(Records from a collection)

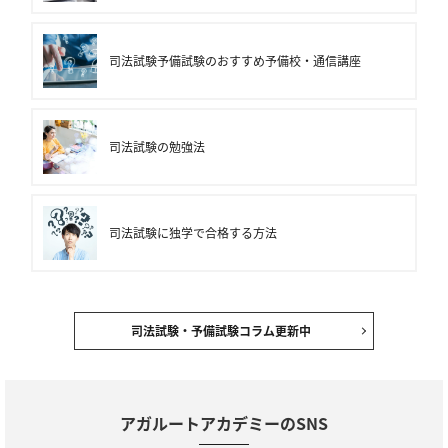
司法試験予備試験のおすすめ予備校・通信講座
司法試験の勉強法
司法試験に独学で合格する方法
司法試験・予備試験コラム更新中
アガルートアカデミーのSNS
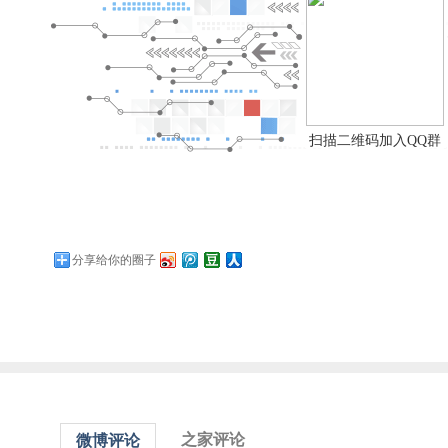
扫描二维码加入QQ群
分享给你的圈子
之家评论
微博评论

* Exercise objective *
Set down all the entries above verbatim, and include none of the pictures.

* Expected answer *
司法試験予備試験のおすすめ予備校・通信講座
司法試験の勉強法
司法試験に独学で合格する方法
司法試験・予備試験コラム更新中
アガルートアカデミーのSNS
扫描二维码加入QQ群
分享给你的圈子
之家评论
微博评论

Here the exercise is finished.